→ Data records

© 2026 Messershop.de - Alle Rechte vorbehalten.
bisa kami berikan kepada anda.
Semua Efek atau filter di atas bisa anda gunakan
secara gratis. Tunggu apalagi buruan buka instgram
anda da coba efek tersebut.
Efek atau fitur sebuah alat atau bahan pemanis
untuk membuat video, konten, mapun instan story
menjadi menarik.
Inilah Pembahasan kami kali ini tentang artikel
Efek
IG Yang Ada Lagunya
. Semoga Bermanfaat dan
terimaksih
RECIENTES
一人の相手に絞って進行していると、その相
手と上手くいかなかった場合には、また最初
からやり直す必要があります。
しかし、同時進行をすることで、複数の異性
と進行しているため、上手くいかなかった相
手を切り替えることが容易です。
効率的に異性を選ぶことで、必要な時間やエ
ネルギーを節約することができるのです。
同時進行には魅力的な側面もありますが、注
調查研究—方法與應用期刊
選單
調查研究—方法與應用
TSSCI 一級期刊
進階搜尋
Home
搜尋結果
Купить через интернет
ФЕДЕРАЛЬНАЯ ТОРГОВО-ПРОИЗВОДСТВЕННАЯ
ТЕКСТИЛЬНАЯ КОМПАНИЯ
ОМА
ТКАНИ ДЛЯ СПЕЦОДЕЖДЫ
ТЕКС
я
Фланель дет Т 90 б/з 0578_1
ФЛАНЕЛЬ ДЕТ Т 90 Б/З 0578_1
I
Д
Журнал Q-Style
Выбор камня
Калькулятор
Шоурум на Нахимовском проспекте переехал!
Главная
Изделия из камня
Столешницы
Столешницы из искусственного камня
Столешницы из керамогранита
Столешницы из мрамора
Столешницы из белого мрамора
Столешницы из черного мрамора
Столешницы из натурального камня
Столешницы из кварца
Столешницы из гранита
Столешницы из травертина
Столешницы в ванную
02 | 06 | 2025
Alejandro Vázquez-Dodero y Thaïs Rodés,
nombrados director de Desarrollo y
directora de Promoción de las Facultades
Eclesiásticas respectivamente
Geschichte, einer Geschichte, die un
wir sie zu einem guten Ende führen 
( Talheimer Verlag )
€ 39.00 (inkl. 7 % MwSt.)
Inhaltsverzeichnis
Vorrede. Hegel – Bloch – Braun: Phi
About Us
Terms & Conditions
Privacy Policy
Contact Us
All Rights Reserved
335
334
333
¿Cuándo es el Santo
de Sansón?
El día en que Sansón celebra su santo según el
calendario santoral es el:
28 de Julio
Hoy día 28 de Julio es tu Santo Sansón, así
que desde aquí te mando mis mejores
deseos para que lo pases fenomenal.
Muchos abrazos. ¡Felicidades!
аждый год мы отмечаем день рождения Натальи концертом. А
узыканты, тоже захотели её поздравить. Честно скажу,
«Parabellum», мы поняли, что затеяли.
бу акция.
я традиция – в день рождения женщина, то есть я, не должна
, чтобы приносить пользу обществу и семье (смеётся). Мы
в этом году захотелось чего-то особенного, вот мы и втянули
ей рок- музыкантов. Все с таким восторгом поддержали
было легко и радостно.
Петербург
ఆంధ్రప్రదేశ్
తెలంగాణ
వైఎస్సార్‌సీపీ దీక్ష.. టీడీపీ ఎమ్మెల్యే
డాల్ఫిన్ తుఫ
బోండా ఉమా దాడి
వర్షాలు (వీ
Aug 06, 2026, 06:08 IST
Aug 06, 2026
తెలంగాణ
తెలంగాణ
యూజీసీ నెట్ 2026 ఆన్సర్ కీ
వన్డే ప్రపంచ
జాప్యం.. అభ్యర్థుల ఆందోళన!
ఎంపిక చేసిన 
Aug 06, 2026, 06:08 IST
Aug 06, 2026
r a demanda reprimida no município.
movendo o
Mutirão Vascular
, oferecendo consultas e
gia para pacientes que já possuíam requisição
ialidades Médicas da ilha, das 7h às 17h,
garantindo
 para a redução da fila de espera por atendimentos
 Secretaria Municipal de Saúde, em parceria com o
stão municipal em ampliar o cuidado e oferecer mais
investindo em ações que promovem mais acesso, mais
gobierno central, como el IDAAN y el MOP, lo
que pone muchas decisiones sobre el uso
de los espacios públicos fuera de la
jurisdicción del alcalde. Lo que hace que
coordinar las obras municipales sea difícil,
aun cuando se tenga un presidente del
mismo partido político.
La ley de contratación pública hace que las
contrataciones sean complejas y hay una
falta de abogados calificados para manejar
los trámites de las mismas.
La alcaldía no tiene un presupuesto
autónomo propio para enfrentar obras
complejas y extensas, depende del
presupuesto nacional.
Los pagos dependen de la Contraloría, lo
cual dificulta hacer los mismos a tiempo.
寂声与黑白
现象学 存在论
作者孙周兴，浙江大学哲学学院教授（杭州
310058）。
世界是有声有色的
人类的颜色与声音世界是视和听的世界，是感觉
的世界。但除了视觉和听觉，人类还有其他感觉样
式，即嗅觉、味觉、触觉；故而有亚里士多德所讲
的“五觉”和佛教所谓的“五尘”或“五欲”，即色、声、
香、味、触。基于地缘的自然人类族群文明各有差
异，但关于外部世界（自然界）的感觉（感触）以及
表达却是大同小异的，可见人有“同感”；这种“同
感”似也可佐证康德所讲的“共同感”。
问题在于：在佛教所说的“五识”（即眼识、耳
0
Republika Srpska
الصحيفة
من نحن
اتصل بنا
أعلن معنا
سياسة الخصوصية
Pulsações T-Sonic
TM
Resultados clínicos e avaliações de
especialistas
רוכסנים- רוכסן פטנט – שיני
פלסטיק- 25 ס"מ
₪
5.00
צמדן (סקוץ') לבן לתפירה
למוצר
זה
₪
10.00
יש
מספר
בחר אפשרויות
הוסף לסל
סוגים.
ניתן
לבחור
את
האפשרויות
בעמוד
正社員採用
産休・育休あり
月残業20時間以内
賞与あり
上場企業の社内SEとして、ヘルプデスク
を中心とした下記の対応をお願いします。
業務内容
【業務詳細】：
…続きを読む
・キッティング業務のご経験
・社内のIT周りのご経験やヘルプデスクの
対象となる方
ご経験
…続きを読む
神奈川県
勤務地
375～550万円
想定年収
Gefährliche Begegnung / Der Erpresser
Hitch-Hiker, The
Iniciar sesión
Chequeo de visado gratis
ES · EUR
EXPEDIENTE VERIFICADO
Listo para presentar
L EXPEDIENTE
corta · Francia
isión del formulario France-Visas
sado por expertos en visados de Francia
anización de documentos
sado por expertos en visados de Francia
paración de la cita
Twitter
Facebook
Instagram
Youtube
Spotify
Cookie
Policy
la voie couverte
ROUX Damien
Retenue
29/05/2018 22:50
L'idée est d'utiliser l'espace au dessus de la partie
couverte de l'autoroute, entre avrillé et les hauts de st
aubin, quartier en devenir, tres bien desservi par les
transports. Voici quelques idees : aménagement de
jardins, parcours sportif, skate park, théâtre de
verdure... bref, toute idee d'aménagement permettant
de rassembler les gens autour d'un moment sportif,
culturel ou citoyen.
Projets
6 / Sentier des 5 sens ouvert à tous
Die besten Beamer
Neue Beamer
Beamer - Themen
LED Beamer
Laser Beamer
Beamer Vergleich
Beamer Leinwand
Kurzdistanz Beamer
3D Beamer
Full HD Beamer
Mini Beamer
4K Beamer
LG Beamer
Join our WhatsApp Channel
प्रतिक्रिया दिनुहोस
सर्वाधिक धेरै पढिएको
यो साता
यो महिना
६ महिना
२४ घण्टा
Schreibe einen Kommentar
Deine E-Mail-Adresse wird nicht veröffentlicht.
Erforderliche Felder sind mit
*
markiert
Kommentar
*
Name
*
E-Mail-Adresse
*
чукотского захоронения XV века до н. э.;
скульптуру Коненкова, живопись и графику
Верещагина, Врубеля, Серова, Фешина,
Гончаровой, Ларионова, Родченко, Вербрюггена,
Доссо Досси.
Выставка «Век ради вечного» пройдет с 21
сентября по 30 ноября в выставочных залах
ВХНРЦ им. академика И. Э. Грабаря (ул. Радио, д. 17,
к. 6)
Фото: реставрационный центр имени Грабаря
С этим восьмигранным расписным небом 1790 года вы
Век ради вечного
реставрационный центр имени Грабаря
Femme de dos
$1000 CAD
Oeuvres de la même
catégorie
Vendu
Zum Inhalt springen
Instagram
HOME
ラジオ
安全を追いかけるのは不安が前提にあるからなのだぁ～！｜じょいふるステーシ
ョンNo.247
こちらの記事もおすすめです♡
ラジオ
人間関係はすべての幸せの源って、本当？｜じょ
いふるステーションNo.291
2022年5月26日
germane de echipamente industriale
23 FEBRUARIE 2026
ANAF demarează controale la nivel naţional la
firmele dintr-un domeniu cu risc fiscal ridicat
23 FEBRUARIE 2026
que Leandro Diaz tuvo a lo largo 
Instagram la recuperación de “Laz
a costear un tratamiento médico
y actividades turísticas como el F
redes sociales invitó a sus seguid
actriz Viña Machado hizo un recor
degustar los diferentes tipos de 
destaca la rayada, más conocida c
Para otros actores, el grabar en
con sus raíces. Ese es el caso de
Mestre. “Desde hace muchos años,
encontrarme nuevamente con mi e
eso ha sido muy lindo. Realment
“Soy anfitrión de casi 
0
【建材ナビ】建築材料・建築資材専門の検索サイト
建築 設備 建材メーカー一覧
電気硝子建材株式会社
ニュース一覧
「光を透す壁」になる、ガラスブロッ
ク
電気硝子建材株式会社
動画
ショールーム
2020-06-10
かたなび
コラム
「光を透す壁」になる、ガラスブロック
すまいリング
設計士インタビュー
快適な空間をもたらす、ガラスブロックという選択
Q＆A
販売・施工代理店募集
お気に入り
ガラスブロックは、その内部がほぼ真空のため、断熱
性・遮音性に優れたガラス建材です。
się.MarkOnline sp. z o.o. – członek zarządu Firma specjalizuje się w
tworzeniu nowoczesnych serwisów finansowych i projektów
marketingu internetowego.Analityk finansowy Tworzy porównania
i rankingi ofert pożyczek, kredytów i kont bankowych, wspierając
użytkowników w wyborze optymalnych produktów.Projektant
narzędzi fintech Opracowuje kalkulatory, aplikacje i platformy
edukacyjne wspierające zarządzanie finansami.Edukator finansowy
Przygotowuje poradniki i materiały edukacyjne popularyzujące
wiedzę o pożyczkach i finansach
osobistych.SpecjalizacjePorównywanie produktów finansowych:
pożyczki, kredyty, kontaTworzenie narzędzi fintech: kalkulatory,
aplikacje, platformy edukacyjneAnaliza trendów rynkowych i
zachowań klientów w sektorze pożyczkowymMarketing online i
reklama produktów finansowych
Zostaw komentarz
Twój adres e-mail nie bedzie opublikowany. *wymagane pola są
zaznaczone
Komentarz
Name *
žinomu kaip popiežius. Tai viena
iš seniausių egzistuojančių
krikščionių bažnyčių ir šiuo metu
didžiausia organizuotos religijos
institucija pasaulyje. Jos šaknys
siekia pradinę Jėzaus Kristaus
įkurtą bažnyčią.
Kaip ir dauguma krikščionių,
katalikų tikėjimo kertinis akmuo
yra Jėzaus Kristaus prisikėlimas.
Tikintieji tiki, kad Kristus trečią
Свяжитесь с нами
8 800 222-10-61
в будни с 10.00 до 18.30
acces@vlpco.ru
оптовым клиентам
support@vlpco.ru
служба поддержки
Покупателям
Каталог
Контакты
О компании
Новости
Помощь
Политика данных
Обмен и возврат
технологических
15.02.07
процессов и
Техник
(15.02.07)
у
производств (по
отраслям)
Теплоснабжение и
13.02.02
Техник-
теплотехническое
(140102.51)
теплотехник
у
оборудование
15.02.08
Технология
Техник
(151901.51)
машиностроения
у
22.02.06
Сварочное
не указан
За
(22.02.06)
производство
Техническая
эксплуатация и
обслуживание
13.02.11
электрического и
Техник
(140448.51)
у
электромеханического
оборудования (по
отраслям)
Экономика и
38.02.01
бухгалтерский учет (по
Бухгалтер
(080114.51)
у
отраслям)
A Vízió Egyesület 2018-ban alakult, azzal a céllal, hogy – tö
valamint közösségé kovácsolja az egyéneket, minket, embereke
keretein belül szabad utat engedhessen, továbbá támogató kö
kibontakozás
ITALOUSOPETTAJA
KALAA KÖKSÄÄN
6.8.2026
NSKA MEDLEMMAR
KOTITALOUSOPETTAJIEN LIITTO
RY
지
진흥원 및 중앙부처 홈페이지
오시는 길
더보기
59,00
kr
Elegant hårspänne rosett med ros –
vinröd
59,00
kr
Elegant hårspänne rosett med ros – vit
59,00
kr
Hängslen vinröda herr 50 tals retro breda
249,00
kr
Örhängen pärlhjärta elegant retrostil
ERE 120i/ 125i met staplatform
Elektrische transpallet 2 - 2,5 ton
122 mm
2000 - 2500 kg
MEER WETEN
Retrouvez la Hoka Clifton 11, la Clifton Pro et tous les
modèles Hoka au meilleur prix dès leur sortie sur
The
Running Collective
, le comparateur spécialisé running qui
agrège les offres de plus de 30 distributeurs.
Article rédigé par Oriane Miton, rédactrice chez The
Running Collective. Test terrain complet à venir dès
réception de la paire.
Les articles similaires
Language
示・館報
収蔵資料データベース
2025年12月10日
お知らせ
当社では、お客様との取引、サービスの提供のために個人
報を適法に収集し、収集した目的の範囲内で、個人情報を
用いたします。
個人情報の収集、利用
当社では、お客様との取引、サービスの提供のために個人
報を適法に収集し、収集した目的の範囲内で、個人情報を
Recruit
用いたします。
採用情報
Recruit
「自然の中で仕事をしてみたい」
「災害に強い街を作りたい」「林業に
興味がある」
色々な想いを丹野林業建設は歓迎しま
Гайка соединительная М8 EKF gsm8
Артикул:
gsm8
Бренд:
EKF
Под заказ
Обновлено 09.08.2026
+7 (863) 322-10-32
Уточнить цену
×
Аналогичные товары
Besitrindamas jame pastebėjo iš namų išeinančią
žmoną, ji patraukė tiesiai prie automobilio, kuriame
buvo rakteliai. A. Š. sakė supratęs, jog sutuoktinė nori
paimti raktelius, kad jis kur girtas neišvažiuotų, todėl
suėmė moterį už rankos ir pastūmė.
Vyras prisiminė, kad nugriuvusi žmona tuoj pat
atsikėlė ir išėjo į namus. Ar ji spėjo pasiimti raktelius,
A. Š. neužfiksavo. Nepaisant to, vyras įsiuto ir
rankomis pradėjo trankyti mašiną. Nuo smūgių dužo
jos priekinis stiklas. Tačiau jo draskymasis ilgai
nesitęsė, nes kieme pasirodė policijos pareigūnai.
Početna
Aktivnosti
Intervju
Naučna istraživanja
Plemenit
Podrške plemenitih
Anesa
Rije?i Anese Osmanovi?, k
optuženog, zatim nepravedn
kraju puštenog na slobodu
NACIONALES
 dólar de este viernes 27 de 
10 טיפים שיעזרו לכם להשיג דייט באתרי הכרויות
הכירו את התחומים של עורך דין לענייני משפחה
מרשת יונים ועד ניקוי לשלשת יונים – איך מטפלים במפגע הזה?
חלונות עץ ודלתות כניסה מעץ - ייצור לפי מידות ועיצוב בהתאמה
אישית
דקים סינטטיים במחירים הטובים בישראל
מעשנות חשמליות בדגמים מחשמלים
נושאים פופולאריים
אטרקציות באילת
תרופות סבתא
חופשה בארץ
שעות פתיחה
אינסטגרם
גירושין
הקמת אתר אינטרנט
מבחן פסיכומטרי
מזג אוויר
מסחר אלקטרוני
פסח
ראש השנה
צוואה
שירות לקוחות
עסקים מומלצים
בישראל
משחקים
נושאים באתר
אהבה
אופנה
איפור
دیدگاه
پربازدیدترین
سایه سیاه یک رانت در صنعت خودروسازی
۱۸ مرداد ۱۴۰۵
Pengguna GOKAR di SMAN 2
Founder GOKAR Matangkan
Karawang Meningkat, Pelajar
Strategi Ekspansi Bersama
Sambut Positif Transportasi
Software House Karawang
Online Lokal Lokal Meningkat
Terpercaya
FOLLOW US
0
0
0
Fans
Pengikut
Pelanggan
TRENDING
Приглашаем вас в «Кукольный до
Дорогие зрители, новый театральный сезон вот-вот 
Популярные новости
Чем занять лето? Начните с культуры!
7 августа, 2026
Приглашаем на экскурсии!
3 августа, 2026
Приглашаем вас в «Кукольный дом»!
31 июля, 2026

→ Exercise prompt
Filter the data above down to lines with the word "couverte", and copy them.

→ Exercise solution
la voie couverte
couverte de l'autoroute, entre avrillé et les hauts de st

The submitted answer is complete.